In the power supply design that I have, I used a NPN transistor to pull constant ~10mA from the linear regulator:
simulate this circuit – Schematic created using CircuitLab
Before the regulator I have a 4700uF capacitor after the bridge rectifier.
When having a circuit that is pulling some current from the main when the power is off, is using a bleeder resistor in parallel with the capacitor necessary?
Best Answer
Some regulator circuits require a standing current for them to actually regulate output voltage. You can call this a bleed current too. Without this current, output voltage could rise above what you intend.
Most designs expect to always supply current to a load, and can misbehave should reverse-current flow. If a load can dump current back into the supply, a more aggressive bleed may be required. This is possible with inductive loads, for example
The common LM317 chip is an example of a regulator requiring a minimum load current. Most circuits simply use low-value resistors at the chip's output. The two resistors serve dual purpose:
the top current-setting resistor provides minimum standing current (bleed current). A value of 270 ohms will pull 4.6+mA out of the LM317 satisfying the Minimum load current to maintain regulation spec shown in Texas Instruments LM317 data sheet (below).
act as output-voltage set. Top resistor sets a current for the bottom resistor. A top-resistor of 270 ohms plus an 820 ohm bottom resistor sets output voltage to nearly +5.0V, as an example.
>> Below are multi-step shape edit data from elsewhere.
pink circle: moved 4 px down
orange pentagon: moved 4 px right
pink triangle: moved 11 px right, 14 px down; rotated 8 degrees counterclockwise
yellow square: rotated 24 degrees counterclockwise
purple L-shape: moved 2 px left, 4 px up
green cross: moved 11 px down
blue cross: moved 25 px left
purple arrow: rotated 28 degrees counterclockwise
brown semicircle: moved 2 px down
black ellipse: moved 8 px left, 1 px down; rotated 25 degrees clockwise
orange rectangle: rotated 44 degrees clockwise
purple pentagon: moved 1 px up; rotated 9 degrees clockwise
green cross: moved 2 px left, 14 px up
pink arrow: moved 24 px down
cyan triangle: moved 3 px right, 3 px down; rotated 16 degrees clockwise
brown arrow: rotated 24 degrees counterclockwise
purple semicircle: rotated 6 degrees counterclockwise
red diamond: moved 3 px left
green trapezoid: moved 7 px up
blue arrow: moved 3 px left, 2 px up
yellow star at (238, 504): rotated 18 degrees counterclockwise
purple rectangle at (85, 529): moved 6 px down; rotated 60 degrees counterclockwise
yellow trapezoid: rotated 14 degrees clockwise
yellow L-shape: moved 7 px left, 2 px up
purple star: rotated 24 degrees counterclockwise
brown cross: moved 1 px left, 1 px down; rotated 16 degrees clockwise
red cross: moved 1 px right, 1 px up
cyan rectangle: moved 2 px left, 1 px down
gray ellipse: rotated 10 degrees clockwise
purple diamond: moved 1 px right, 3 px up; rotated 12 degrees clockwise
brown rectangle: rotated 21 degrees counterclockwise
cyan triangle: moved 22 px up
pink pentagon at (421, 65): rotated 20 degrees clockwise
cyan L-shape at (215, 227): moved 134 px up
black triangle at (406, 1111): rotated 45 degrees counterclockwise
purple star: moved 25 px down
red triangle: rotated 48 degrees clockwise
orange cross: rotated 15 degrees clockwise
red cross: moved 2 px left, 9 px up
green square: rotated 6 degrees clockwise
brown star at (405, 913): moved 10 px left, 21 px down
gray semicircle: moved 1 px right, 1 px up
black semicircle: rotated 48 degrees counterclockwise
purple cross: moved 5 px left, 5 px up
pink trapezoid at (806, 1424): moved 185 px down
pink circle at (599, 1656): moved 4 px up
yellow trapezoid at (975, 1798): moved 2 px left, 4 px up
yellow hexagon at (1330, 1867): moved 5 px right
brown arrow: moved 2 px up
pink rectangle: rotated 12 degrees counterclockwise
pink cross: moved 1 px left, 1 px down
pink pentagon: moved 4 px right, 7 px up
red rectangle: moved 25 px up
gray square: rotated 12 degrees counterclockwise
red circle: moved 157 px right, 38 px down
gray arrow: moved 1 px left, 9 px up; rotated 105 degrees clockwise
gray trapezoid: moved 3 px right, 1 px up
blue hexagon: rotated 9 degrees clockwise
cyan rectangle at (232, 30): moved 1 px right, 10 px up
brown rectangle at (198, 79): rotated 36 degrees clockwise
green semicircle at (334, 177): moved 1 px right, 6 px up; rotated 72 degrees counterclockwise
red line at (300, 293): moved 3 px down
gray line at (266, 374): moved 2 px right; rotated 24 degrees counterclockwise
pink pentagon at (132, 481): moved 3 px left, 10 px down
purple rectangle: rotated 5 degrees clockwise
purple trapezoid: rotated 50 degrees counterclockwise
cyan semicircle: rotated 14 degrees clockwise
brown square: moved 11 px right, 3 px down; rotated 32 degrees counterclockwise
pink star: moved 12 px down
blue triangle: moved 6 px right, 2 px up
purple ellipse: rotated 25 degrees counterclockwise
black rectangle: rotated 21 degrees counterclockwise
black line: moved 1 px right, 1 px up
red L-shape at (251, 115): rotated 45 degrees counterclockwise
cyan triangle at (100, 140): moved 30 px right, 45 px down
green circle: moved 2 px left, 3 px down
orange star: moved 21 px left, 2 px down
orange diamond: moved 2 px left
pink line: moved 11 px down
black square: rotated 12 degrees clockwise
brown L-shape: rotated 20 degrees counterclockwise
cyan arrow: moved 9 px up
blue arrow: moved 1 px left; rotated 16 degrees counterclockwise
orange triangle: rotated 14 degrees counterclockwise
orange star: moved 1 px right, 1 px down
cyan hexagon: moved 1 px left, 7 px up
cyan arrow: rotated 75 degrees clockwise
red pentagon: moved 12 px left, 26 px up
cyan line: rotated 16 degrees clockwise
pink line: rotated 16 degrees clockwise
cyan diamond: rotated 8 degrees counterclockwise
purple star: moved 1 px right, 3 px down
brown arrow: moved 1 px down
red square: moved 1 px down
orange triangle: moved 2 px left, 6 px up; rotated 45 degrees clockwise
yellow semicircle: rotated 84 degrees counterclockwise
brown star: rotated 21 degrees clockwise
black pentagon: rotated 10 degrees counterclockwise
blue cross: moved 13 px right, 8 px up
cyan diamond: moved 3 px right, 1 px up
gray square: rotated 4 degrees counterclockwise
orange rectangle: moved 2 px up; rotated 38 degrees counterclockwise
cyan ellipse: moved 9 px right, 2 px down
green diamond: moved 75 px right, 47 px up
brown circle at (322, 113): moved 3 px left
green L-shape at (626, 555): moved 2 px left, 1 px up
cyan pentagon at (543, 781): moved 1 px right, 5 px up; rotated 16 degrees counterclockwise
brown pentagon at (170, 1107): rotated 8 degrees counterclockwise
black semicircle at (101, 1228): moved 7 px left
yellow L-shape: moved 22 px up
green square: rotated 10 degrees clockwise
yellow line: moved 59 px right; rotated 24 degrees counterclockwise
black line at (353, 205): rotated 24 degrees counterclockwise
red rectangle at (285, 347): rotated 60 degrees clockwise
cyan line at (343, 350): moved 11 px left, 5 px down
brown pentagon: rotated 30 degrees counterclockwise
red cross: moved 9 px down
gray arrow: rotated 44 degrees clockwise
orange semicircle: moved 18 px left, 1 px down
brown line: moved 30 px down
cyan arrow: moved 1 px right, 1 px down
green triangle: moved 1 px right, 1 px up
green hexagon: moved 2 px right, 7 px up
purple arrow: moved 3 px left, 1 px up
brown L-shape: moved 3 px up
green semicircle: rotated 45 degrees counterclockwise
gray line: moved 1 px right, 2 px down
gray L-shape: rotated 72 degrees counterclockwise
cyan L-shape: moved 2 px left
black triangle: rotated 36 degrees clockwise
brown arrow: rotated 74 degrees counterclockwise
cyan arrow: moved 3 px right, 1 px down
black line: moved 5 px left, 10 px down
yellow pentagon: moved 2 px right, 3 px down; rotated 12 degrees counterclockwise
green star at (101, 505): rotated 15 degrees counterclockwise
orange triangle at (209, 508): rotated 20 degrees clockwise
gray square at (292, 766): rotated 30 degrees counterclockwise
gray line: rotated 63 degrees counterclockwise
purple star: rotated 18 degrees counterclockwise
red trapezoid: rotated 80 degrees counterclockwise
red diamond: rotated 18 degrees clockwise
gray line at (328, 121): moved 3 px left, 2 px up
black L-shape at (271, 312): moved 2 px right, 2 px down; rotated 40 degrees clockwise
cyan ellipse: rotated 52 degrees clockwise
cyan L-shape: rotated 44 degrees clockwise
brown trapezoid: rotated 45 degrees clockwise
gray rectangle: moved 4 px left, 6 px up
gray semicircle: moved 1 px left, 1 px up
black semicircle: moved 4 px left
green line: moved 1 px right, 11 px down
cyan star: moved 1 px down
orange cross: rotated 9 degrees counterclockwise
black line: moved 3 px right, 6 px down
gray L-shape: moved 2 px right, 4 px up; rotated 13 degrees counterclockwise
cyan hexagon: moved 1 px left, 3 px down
Another reason for including a bleed...A user might reasonably expect a variable-output voltage supply to output no voltage when first turned on. A careful person should prevent over-volting their precious circuits by turning down the "variable" control to minimum before switching on.
But this also assumes that the supply has been internally bled from the last user, who might have required far more voltage than you. An internal capacitor without a bleed could still be charged to that high-voltage. The regulator circuit is unable to pull that high-voltage down : your unfortunate circuit might do that instead, and die.